Home Guides Interfaces Troubleshooting

Code Signing Issues

App Sandbox is enabled, please make sure this is intentional

The App Sandbox security protocol is not required outside of the  App Store. If this application has a App Store counter part, it is worth leaving it enabled, otherwise save some stress and hassle, by turning it off.

Hardened Runtime security protocol is disabled, please confirm

This application will not be Notarized as Hardened Runtime is a requirement. If disabling Hardened Runtime resolves some issues, please use the Hardened Runtime options on the "Capabilities" Page to disable parts of the Hardened Runtime protocol, until the correct combination is found for the application to function correctly.

Use Entitlements is disabled, please make sure this is intentional

Some applications will need entitlements to work correctly after being signed with Hardened Runtime, some do not. Make sure the application is fully tested without Entitlements before shipping.

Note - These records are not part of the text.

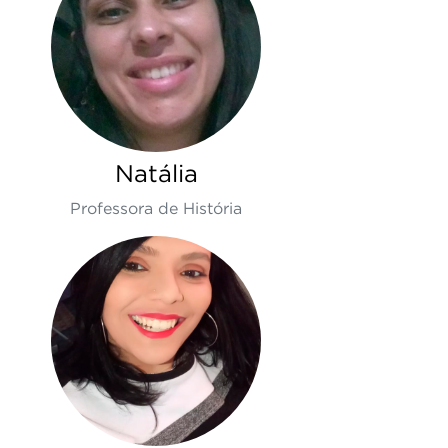
Natália
Professora de História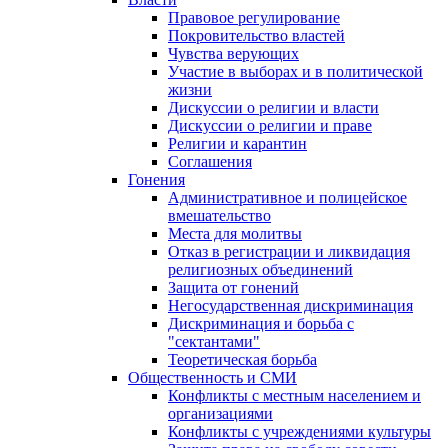
Правовое регулирование
Покровительство властей
Чувства верующих
Участие в выборах и в политической
жизни
Дискуссии о религии и власти
Дискуссии о религии и праве
Религии и карантин
Соглашения
Гонения
Административное и полицейское
вмешательство
Места для молитвы
Отказ в регистрации и ликвидация
религиозных объединений
Защита от гонений
Негосударственная дискриминация
Дискриминация и борьба с
"сектантами"
Теоретическая борьба
Общественность и СМИ
Конфликты с местным населением и
организациями
Конфликты с учреждениями культуры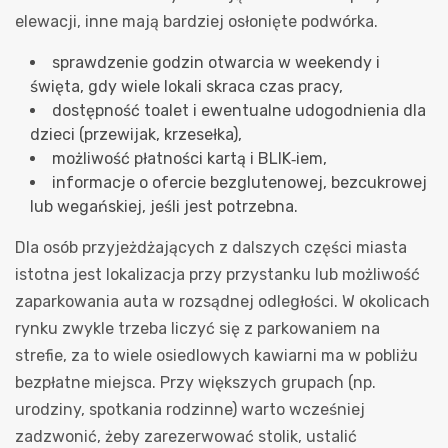
elewacji, inne mają bardziej osłonięte podwórka.
sprawdzenie godzin otwarcia w weekendy i
święta, gdy wiele lokali skraca czas pracy,
dostępność toalet i ewentualne udogodnienia dla
dzieci (przewijak, krzesełka),
możliwość płatności kartą i BLIK‑iem,
informacje o ofercie bezglutenowej, bezcukrowej
lub wegańskiej, jeśli jest potrzebna.
Dla osób przyjeżdżających z dalszych części miasta
istotna jest lokalizacja przy przystanku lub możliwość
zaparkowania auta w rozsądnej odległości. W okolicach
rynku zwykle trzeba liczyć się z parkowaniem na
strefie, za to wiele osiedlowych kawiarni ma w pobliżu
bezpłatne miejsca. Przy większych grupach (np.
urodziny, spotkania rodzinne) warto wcześniej
zadzwonić, żeby zarezerwować stolik, ustalić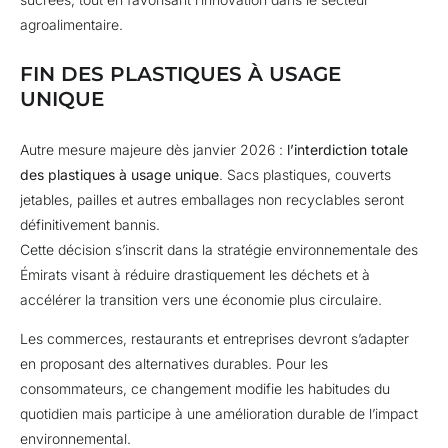
agroalimentaire.
FIN DES PLASTIQUES À USAGE
UNIQUE
Autre mesure majeure dès janvier 2026 :
l’interdiction totale
des plastiques à usage unique
. Sacs plastiques, couverts
jetables, pailles et autres emballages non recyclables seront
définitivement bannis.
Cette décision s’inscrit dans la stratégie environnementale des
Émirats visant à réduire drastiquement les déchets et à
accélérer la transition vers une économie plus circulaire.
Les commerces, restaurants et entreprises devront s’adapter
en proposant des alternatives durables. Pour les
consommateurs, ce changement modifie les habitudes du
quotidien mais participe à une amélioration durable de l’impact
environnemental.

App Sandbox is disabled, please confirm.

Generally the App Sandbox is required for  App Store applications, older apps may be grandfathered in, but new applications and application updates are most likely to get rejected for not using the App Sandbox security.

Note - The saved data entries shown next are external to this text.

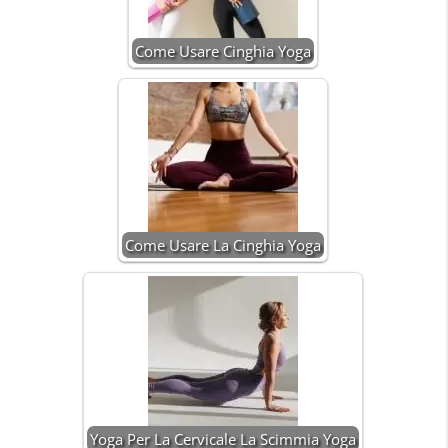
Come Usare Cinghia Yoga
Come Usare La Cinghia Yoga
Yoga Per La Cervicale La Scimmia Yoga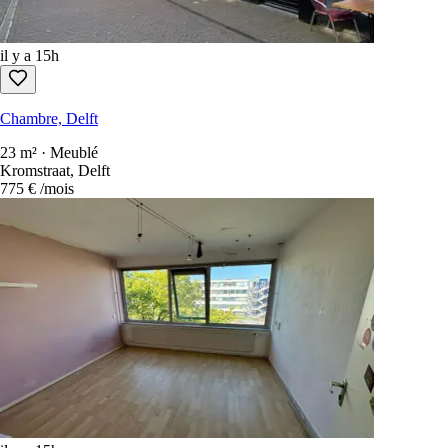
il y a 15h
Chambre, Delft
23 m² · Meublé
Kromstraat, Delft
775 €
/mois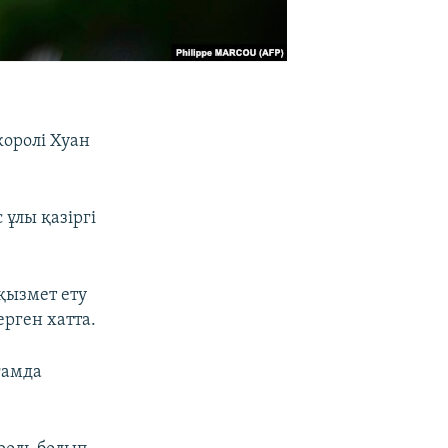
королі Хуан
ұлы қазіргі
қызмет ету
рген хатта.
ғамда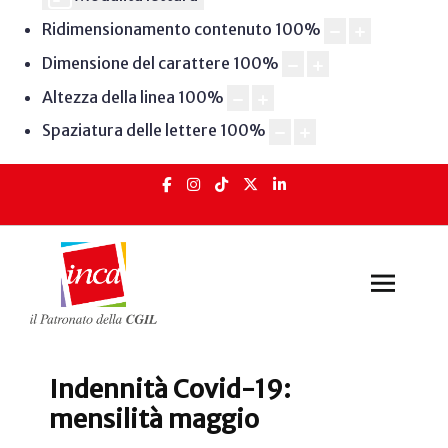
Ridimensionamento contenuto
100
%
Dimensione del carattere
100
%
Altezza della linea
100
%
Spaziatura delle lettere
100
%
Indennità Covid-19:
mensilità maggio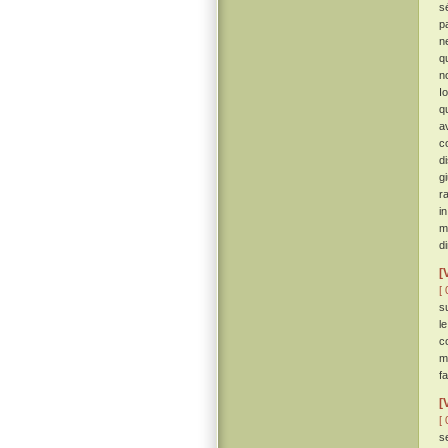
s
p
n
q
n
I
q
a
c
d
g
r
in
m
d
[
[ 
s
l
c
m
f
[
[ 
s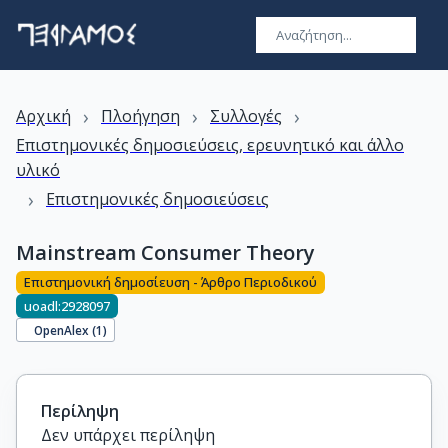
›
›
›
Αρχική
Πλοήγηση
Συλλογές
Επιστημονικές δημοσιεύσεις, ερευνητικό και άλλο
υλικό
›
Επιστημονικές δημοσιεύσεις
Mainstream Consumer Theory
Επιστημονική δημοσίευση - Άρθρο Περιοδικού
uoadl:2928097
OpenAlex (
1
)
Περίληψη
Δεν υπάρχει περίληψη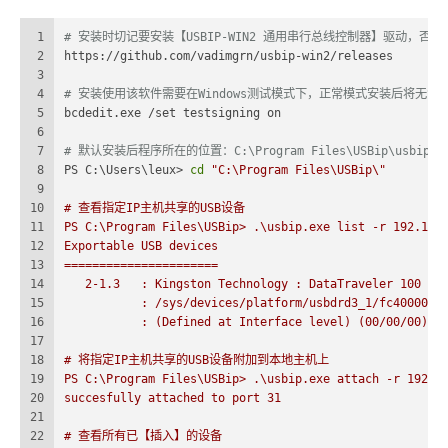
1
# 安装时切记要安装【USBIP-WIN2 通用串行总线控制器】驱动，否则后面附加时会【
2
https://github.com/vadimgrn/usbip-win2/releases
3
4
# 安装使用该软件需要在Windows测试模式下，正常模式安装后将无法使用任何USB设
5
bcdedit.exe /set testsigning on
6
7
# 默认安装后程序所在的位置：C:\Program Files\USBip\usbip.e
8
PS C:\Users\leux> 
cd
"C:\Program Files\USBip\"
9
10
# 查看指定IP主机共享的USB设备
11
PS C:\Program Files\USBip> .\usbip.exe list -r 192.168
12
Exportable USB devices
13
======================
14
   2-1.3   : Kingston Technology : DataTraveler 100 G3
15
           : /sys/devices/platform/usbdrd3_1/fc400000.
16
           : (Defined at Interface level) (00/00/00)
17
18
# 将指定IP主机共享的USB设备附加到本地主机上
19
PS C:\Program Files\USBip> .\usbip.exe attach -r 192.1
20
succesfully attached to port 31
21
22
# 查看所有已【插入】的设备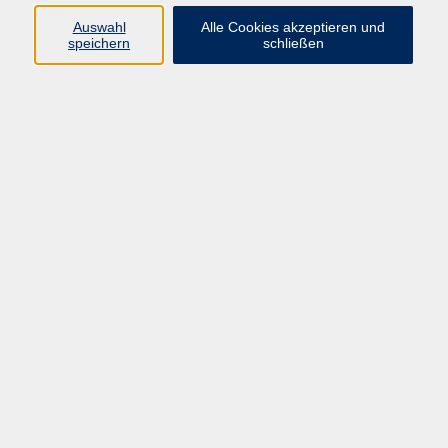
Wir freuen uns auf Ihre Teilnahme und den
Auswahl
Alle Cookies akzeptieren und
persönlichen Austausch!
speichern
schließen
Im Anschluss an alle Veranstaltungen stehen die
Referenten für Fragen zur Verfügung.
Der Eintritt ist frei.
Keine Anmeldung erforderlich!
Eintritt frei
Gebühr
Kursnummer:
261-3251
Start
Ende
Di. 08.09.2026
Di. 08.09.2026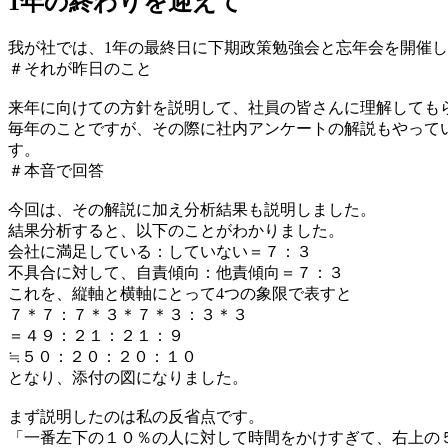
1年の終わりを迎えて
我が社では、1年の最終日に下期政策勉強会と忘年会を開催
＃それが昨日のこと
来年に向けての方針を説明して、社員の皆さんに理解しても
毎年のことですが、その際に社内アンケートの解説もやって
す。
＃本音で回答
今回は、その解説に加え分析結果も説明しました。
結果分析すると、以下のことがわかりました。
会社に満足している：していない＝７：３
不具合に対して、自責傾向：他責傾向＝７：３
これを、縦軸と横軸にとって4つの象限で表すと
７＊７：７＊３＊７＊３：３＊３
＝４９：２１：２１：９
≒５０：２０：２０：１０
となり、添付の図になりました。
まず説明したのは私の反省点です。
「一番左下の１０％の人に対して時間をかけすぎて、右上の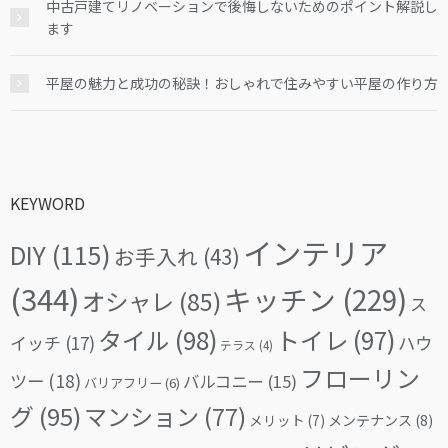
中古戸建てリノベーションで後悔しないためのポイント解説し
ます
平屋の魅力と成功の秘訣！おしゃれで住みやすい平屋の作り方
KEYWORD
インテリア
DIY
(115)
お手入れ
(43)
(344)
キッチン
(229)
オシャレ
(85)
ス
タイル
(98)
トイレ
(97)
イッチ
(17)
ハウ
テラス
(4)
フローリン
ツー
(18)
バルコニー
(15)
バリアフリー
(6)
グ
(95)
マンション
(77)
メリット
(7)
メンテナンス
(8)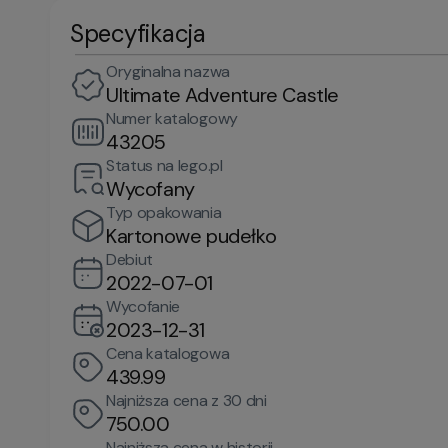
Specyfikacja
Oryginalna nazwa
Ultimate Adventure Castle
Numer katalogowy
43205
Status na lego.pl
Wycofany
Typ opakowania
Kartonowe pudełko
Debiut
2022-07-01
Wycofanie
2023-12-31
Cena katalogowa
439.99
Najniższa cena z 30 dni
750.00
Najniższa cena w historii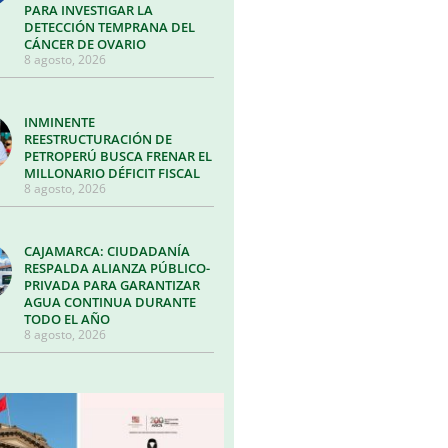
PARA INVESTIGAR LA
DETECCIÓN TEMPRANA DEL
CÁNCER DE OVARIO
8 agosto, 2026
INMINENTE
REESTRUCTURACIÓN DE
PETROPERÚ BUSCA FRENAR EL
MILLONARIO DÉFICIT FISCAL
8 agosto, 2026
CAJAMARCA: CIUDADANÍA
RESPALDA ALIANZA PÚBLICO-
PRIVADA PARA GARANTIZAR
AGUA CONTINUA DURANTE
TODO EL AÑO
8 agosto, 2026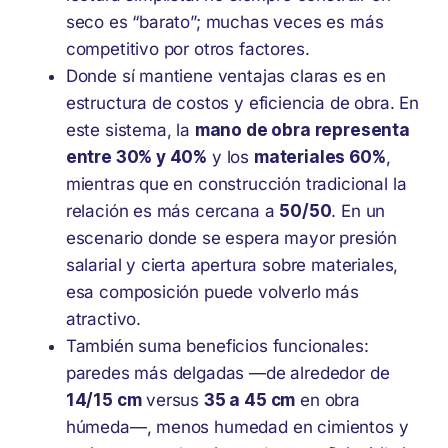
seco es “barato”; muchas veces es más
competitivo por otros factores.
Donde sí mantiene ventajas claras es en
estructura de costos y eficiencia de obra. En
este sistema, la
mano de obra representa
entre 30% y 40%
y los
materiales 60%
,
mientras que en construcción tradicional la
relación es más cercana a
50/50
. En un
escenario donde se espera mayor presión
salarial y cierta apertura sobre materiales,
esa composición puede volverlo más
atractivo.
También suma beneficios funcionales:
paredes más delgadas —de alrededor de
14/15 cm
versus
35 a 45 cm
en obra
húmeda—, menos humedad en cimientos y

Code Sign error: CSSMERR_TP_NOT_TRUSTED

  1. Launch Keychain Access
  2. In the Category section, select My Certificates
  3. Double-click the certificate
  4. Use the certificate name to find the certificate belonging to your team. For example, an Apple Distribution certificate begins with “Apple Distribution.”
  5. In the certificate window, display the Trust section by clicking the corresponding disclosure triangle
  6. For the option “When using this certificate,” select Use System Defaults
  7. Close the certificate window.
  8. Try again

code object is not signed at all

This is normally related to a component within the application that isn't being signed correctly. The Error message normally indicates which file it is.

If it indicates a "Resources" folder as the problem, either delete it if possible, or combine the components into the enclosing bundle's Resources folder.